C. Data Channel Format
{ "stream": "depth.btc_usdt", "data": { "asks": [["36200.5", "1.2"]], "bids": [["36190.1", "1.1"]], "timestamp": 1724548345123 } }
4. Scalability & Resilience
| Concern | Solution |
|---|---|
| Scaling WS | Stateless WS servers with sticky sessions or centralized pub/sub |
| Resilience | Retry on publish failure, circuit breakers |
| Backpressure | Drop slow clients, use bounded queues |
| Horizontal Scale | Deploy WS Gateway with Kubernetes HPA + custom autoscaler on CPU & connection count |
5. Security
-
WebSocket authentication during handshake:
-
Clients provide JWT.
-
JWT is validated by Auth service.
-
-
Message signing for sensitive topics (like orders).
-
WAF or Layer-7 firewall (AWS WAF, Cloudflare, etc).
6. Observability
Track:
-
Number of active connections
-
Events per second
-
Latency (matching engine → user)
-
Dropped events, client disconnects
Use:
-
Prometheus metrics in Go
-
Logs to Loki or ELK stack
-
Grafana dashboards
Deliverables in MVP
-
WebSocket Gateway with topic subscriptions
-
Kafka/NATS integration
-
Sample clients (web + CLI)
-
Dashboard for live metrics
-
Test with 10K-100K concurrent simulated clients using Artillery or k6
- Acceptance Usecases
1. Use Case: WebSocket Handshake with Authorization
Actors: Web Client / Mobile Client, WebSocket Gateway, Auth Service
Description: Clients initiate WebSocket connection with a JWT or API key.
Flow:
-
Client connects to /ws endpoint.
-
During the upgrade request, the client includes a JWT in headers or query param.
-
WebSocket Gateway validates the JWT with the Auth Service.
-
On success:
-
User info (userId, roles, allowed pairs) is extracted and cached.
-
Connection is accepted.
-
-
On failure: return HTTP 401 and reject upgrade.
Events:
-
onConnectionOpen()
-
onAuthValidate(token)
-
onConnectionAccepted() / onConnectionRejected()
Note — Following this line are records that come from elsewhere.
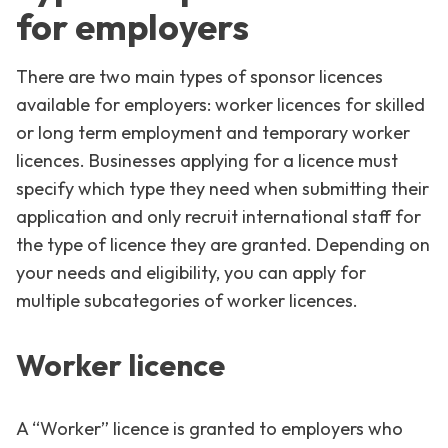
for employers
There are two main types of sponsor licences
available for employers: worker licences for skilled
or long term employment and temporary worker
licences. Businesses applying for a licence must
specify which type they need when submitting their
application and only recruit international staff for
the type of licence they are granted. Depending on
your needs and eligibility, you can apply for
multiple subcategories of worker licences.
Worker licence
A “Worker” licence is granted to employers who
2. Use Case: Subscribe to Allowed Topics
Actors: Authenticated Client, WebSocket Gateway
Description: After successful handshake, client sends a subscription request.
Example Topics:
-
ticker.btc_usdt
-
depth.btc_usdt
-
orders.user123 (private)
Flow:
- Client sends:
{ "action": "subscribe", "streams": ["ticker.btc_usdt", "orders.user123"] }
-
WebSocket Gateway:
-
Validates topic access (e.g., user can only subscribe to orders.user123)
-
Registers client to internal channel (e.g., Redis pub/sub or in-memory topic map)
Events:
-
onSubscribeRequest(streams)
-
onTopicPermissionCheck()
-
onSubscriptionConfirmed()
3. Use Case: Receive Streamed Data from Kafka and Push to Clients
Actors: Kafka, WebSocket Gateway
Description: Internal services (e.g., Matching Engine) publish messages to Kafka. The Gateway consumes and routes them to subscribed clients.
Flow:
- Matching Engine publishes message:
{ "stream": "ticker.btc_usdt", "data": { "price": "36200.5", "volume": "1.25", "timestamp": 1724548381123 } }
-
Kafka consumer inside WebSocket Gateway receives the message.
-
Gateway looks up clients subscribed to ticker.btc_usdt.
-
Message is broadcasted to all connected WebSocket clients of that topic.
Events:
-
onKafkaMessage(topic, message)
-
onMessageDispatch(topic → clients[])
4. Use Case: Unsubscribe from a Topic
Actors: Authenticated Client
Description: Clients can unsubscribe from specific topics to save bandwidth.
Flow:
- Client sends:
{ "action": "unsubscribe", "streams": ["ticker.btc_usdt"] }
- Gateway removes client from internal routing list for that topic.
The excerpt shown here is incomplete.